The former Navy pilot exhorted supporters gathered at a high school to fight for every last vote on November 4.
"We're a few points down, but we're coming back," McCain said, as polls showed Obama enjoying a formidable position in a slew of highly contested states the Republican needs to win.
"I've been fighting for this country since I was seventeen years old, and I have the scars to prove it," McCain, 72, said. "I'm not afraid of the fight, I'm ready for it."
But McCain's tour got underway in this picturesque Midwest town against a backdrop of gloomy economic data which suggested a recession may be looming, as the government reported a 0.3 percent contraction in the third quarter.
His campaign warned Obama's economic manifesto would make things worse.
"Today's announcement ... confirms what Americans already knew: the economy is shrinking," McCain adviser Doug Holtz-Eakin said in a statement. "Barack Obama would accelerate this dangerous course."
But Obama, 47, pounced and said at a rally in Sarasota, Florida that his rival would pursue what he sees as failed Republican economic policies.
"If you want to know where John McCain will drive this economy, just look in the rear-view mirror. Because when it comes to our economic policies, John McCain has been right next to (President) George Bush," he said.
"He's been sitting there in the passenger seat, ready to take over, every step of the way," Obama told more than 13,000 supporters at a sports stadium.
McCain has struggled to compete with Obama on economic policy as polls show the issue remains the overwhelming concern for voters.
In an effort to present himself as a champion of working class voters Thursday, McCain was joined on the trail by Ohio plumber Samuel Wurzelbacher, better known as " Joe the Plumber ."
Wurzelbacher, who has been adopted as McCain's official mascot after quizzing Obama about his tax plan for small businesses, urged supporters to vote for a "real American."
"Get out there and vote, it's very important ... vote for a real American -- John McCain," Wurzelbacher said.
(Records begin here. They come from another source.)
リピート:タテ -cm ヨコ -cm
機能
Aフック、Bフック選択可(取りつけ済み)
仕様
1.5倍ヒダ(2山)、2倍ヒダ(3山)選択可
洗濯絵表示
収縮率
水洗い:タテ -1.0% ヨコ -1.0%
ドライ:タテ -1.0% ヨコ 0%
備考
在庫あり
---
The economy was the dominant theme of Obama's 30-minute infomercial which aired on a string of US television networks Wednesday night, pulling in almost 22 percent of US households, according to figures by Nielsen Ratings.
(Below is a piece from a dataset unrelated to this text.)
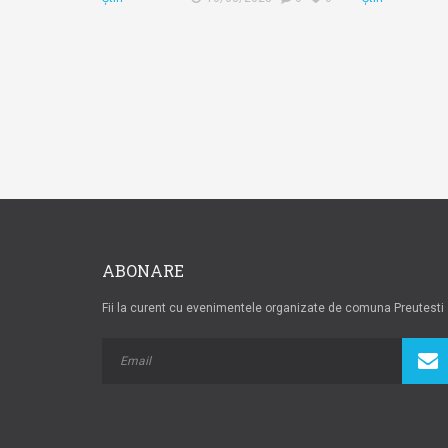
ABONARE
Fii la curent cu evenimentele organizate de comuna Preutesti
Obama followed up immediately with a late-night rally with former president Bill Clinton , who is highly popular in swing state Florida, and Obama was spending Thursday sweeping through normally Republican territory.
"The presidential campaign is the greatest job interview in the world. And on Tuesday, you get to make the hire," Clinton said, contrasting the economic prosperity of his own 1990s tenure to the crisis now sweeping the nation.
Latest polls showed Obama with a solid lead nationally, and across the electoral map, and even pushing McCain in his home state of Arizona.
Rasmussen's daily tracking poll Thursday put Obama up five points, 51 to 46 points, reversing a tightening which cut the gap to three points on Wednesday.
Another new survey by Mason-Dixon for MSNBC found that Obama was surprisingly pulling within reach of McCain on his home turf of Arizona, with the Republican leading 48 to 44 percent.
But there was a glimmer of hope for McCain, as the same firm had him only four points back by 47 percent to 43 percent in Pennsylvania, a Democratic state in recent elections he must flip to have a chance of reaching the White House.
Other recent surveys in Pennsylvania though have given Obama a wider lead.
Obama's campaign meanwhile announced that former vice president Al Gore, who many Democrats believed was cheated out of the White House by the 2000 recount debacle in Florida, would campaign in the state for the Illinois senator on Friday.